Would you give the entries again word for word, with no pictures in the copy?

[RECORDS — start]

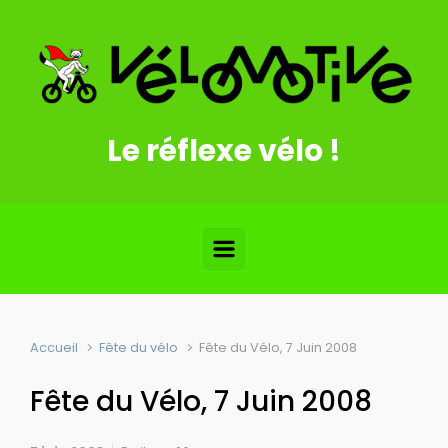
Skip to main content
Le réflexe vélo !
Accueil
Fête du vélo
Fête du Vélo, 7 Juin 2008
Fête du Vélo, 7 Juin 2008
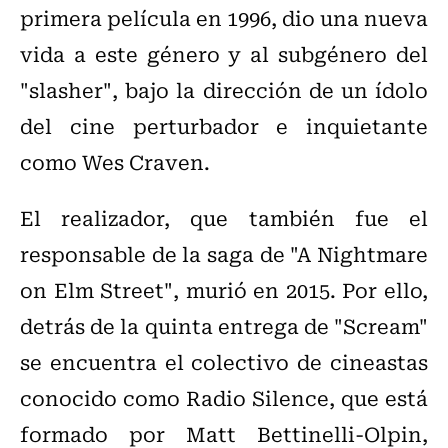
primera película en 1996, dio una nueva
vida a este género y al subgénero del
"slasher", bajo la dirección de un ídolo
del cine perturbador e inquietante
como Wes Craven.
El realizador, que también fue el
responsable de la saga de "A Nightmare
on Elm Street", murió en 2015. Por ello,
detrás de la quinta entrega de "Scream"
se encuentra el colectivo de cineastas
conocido como Radio Silence, que está
formado por Matt Bettinelli-Olpin,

[RECORDS — finish]

* [WRITTEN ANSWER]:
Skip to main content
Le réflexe vélo !
Accueil
Fête du vélo
Fête du Vélo, 7 Juin 2008
Fête du Vélo, 7 Juin 2008
primera película en 1996, dio una nueva
vida a este género y al subgénero del
"slasher", bajo la dirección de un ídolo
del cine perturbador e inquietante
como Wes Craven.
El realizador, que también fue el
responsable de la saga de "A Nightmare
on Elm Street", murió en 2015. Por ello,
detrás de la quinta entrega de "Scream"
se encuentra el colectivo de cineastas
conocido como Radio Silence, que está
formado por Matt Bettinelli-Olpin,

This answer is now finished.